Rule number three: Fairness.
Our goal in trade relationships is that countries will maintain open markets and play by high-standard rules. American companies don’t fear competition, but they want a level playing field, their intellectual property protected, and transparent rules that allow them to compete.
The recent focus on U.S.-China trade and heightened leverage gained through threatened tariffs and other actions is driving intense talks between the two countries that may lead to new market opportunities and an improved environment for American companies.
Korea and the U.S. likewise recently reached agreement on updates to their bilateral trade agreement that will deliver important benefits and allow the two countries to return their focus on cooperative efforts on North Korea.

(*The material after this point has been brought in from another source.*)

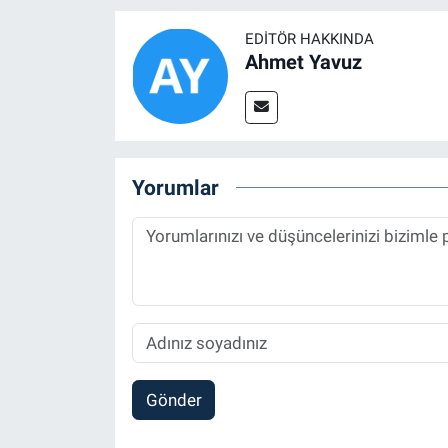
EDITÖR HAKKINDA
Ahmet Yavuz
Yorumlar
Gönder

We don’t have a crystal ball and we’re not at the finish line on some of the current trade discussions, but the downside of escalation of disputes and the upside of finding solutions leads us to be cautiously optimistic about where we’ll end up.
Combined with the recent tax reform bill and ongoing regulatory reform efforts, we see America on a path of enhanced growth and competitiveness.
Despite all of the uncertainty that today’s environment represents, we must continue to embrace change to take advantage of the opportunities offered.
And despite a host of challenges, from political shifts and growing cities to climate change and advancing technology.
We must create higher standards and smarter rules to simplify how goods cross borders, and streamline the flow of commerce to meet the demands of the 21st-century economy.
We must help create rules that make trade fair, safer, cheaper, and faster for American businesses of all sizes.